Los Pikadientes de Caborca chronology
|  | Vámonos Pa'l Río (2008) | La Tenía Más Grande (2009) |

= Vámonos Pa'l Río =

Vámonos Pa'l Río (Eng.: Let's Go To The River) is the title of a studio album released by norteño music band Los Pikadientes de Caborca. This album became their first number-one set on the Billboard Top Latin Albums.

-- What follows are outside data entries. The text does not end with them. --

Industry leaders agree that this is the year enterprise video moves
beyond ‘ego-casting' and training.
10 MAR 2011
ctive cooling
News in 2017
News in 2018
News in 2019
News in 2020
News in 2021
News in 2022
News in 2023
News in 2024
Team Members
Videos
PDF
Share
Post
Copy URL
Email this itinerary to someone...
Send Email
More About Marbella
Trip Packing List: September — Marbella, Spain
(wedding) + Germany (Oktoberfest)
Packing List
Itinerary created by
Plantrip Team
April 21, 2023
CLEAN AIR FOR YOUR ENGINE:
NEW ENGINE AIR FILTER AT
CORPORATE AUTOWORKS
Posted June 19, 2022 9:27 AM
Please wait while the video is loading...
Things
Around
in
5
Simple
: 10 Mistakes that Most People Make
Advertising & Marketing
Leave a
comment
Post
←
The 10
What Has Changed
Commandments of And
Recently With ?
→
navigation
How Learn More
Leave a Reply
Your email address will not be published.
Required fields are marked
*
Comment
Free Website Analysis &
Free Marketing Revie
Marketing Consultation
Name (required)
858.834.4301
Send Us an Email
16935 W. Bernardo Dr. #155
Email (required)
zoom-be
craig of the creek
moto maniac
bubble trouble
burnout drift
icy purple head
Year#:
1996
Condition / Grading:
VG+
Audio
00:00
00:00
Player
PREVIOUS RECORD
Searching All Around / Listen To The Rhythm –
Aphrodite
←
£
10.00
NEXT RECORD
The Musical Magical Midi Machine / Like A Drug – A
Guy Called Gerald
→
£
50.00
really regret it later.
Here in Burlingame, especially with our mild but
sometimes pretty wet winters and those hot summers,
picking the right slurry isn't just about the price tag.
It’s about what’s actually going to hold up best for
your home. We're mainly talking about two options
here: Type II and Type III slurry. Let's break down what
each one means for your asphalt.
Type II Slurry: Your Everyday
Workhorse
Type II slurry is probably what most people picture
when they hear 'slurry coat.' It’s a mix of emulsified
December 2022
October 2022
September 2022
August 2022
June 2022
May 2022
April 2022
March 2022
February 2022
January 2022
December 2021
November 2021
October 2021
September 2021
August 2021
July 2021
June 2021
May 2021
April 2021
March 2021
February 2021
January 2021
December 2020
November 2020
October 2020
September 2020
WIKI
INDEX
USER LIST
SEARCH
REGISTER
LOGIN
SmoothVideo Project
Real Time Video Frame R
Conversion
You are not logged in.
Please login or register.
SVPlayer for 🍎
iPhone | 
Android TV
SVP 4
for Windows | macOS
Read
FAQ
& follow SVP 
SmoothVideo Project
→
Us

It received a nomination for Best Regional Mexican Album at the Grammy Awards of 2009.

==Track listing==
The track listing from Billboard.com

| No. | Title | Writer(s) | Length |
|---|---|---|---|
| 1. | "La Cumbia del Río" | Francisco González Terrazas | 1:46 |
| 2. | "La Machaca" | González | 2:25 |
| 3. | "El Chapulín" | González | 2:10 |
| 4. | "La Cumbia de Caborca" | González | 2:07 |
| 5. | "Agujetas de Color de Rosa" | Mike Grant | 2:51 |
| 6. | "I Love You (Te Amo)" | Rocco Damian | 3:08 |
| 7. | "Quiúbole" | José Juan Segura | 2:02 |
| 8. | "La Botella" | Romualdo Tadeu Willis, Eleonor Sacramento | 2:41 |
| 9. | "Ocuando Anduve Como Perro" | González | 2:49 |
| 10. | "Macorina Pon Pon" | Francisco Mandujano Hernández | 2:15 |
| 11. | "El Perro" | González | 1:45 |
| 12. | "La Cumbia del Río [Banda]" | González | 3:04 |

==Charts==

| Chart (2008) | Peak position |
|---|---|
| US Billboard 200 | 52 |
| US Top Latin Albums (Billboard) | 1 |
| US Regional Mexican Albums (Billboard) | 1 |

==Sales and certifications==

| Region | Certification | Certified units/sales |
| United States (RIAA) | Platinum (Latin) | 100,000^{^} |
^{^} Shipments figures based on certification alone.